A Bridge Too Far? Findings of Bridging Anticoagulation Use and Outcomes in the Outcomes Registry for Better Informed Treatment of Atrial Fibrillation (ORBIT-AF)
In the current issue of Circulation, Steinberg et al. describe use and outcomes associated with bridging anticoagulation (AC) in patients with atrial fibrillation (AF) in the contemporary Outcomes Registry for Better Informed Treatment of AF (ORBIT-AF)1. Chronic oral anticoagulation (OAC) significantly reduces the risk of stroke or thromboembolism in patients with atrial fibrillation (AF).
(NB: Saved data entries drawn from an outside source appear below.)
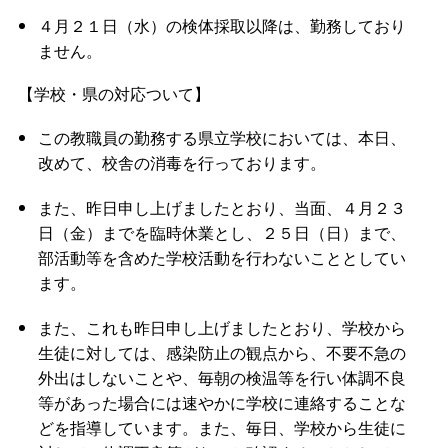
４月２１日（水）の検体採取以降は、勤務しており
ません。
【学校・県の対応ついて】
この教職員の勤務する県立学校においては、本日、
改めて、校舎の消毒を行っております。
また、昨日申し上げましたとおり、当面、４月２３
日（金）までを臨時休業とし、２５日（日）まで、
部活動等を含めた学校活動を行わないこととしてい
ます。
また、これも昨日申し上げましたとおり、学校から
生徒に対しては、感染防止の観点から、不要不急の
外出はしないことや、毎朝の検温等を行い体調不良
等があった場合には速やかに学校に連絡することな
どを指導しています。また、毎日、学校から生徒に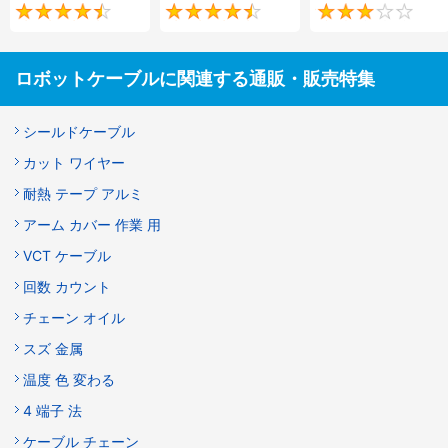
4.7
4.5
ロボットケーブルに関連する通販・販売特集
シールドケーブル
カット ワイヤー
耐熱 テープ アルミ
アーム カバー 作業 用
VCT ケーブル
回数 カウント
チェーン オイル
スズ 金属
温度 色 変わる
4 端子 法
ケーブル チェーン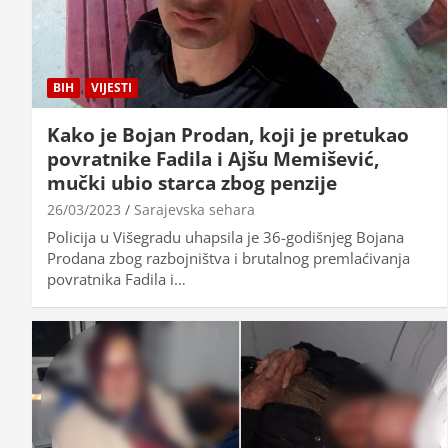
BIH
VIJESTI
Kako je Bojan Prodan, koji je pretukao
povratnike Fadila i Ajšu Memišević,
mučki ubio starca zbog penzije
26/03/2023
Sarajevska sehara
Policija u Višegradu uhapsila je 36-godišnjeg Bojana
Prodana zbog razbojništva i brutalnog premlaćivanja
povratnika Fadila i…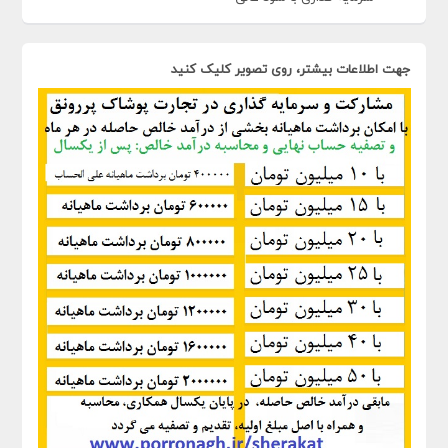
جهت اطلاعات بیشتر، روی تصویر کلیک کنید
Despite the growing population burden of AF2, increasing use of OAC, and frequent need for cardiac and non-cardiac procedures in this population, remarkably little contemporary data exist to help guide the clinician with respect to peri-procedural AC decision-making. Although guidelines exist on the topic, they are based on limited and largely observational data3,4. Current guideline-supported peri-procedural AC management supports discontinuation of OAC and the use of short-acting AC, most commonly low-molecular weight heparin or unfractionated heparin, to 'bridge' AF patients at high risk for thromboembolic complications during the immediate pre- and post-procedure period (ACCP Grade 2C; AHA Grade 1C)3,4.
- Received December 9, 2014.
- Accepted December 9, 2014.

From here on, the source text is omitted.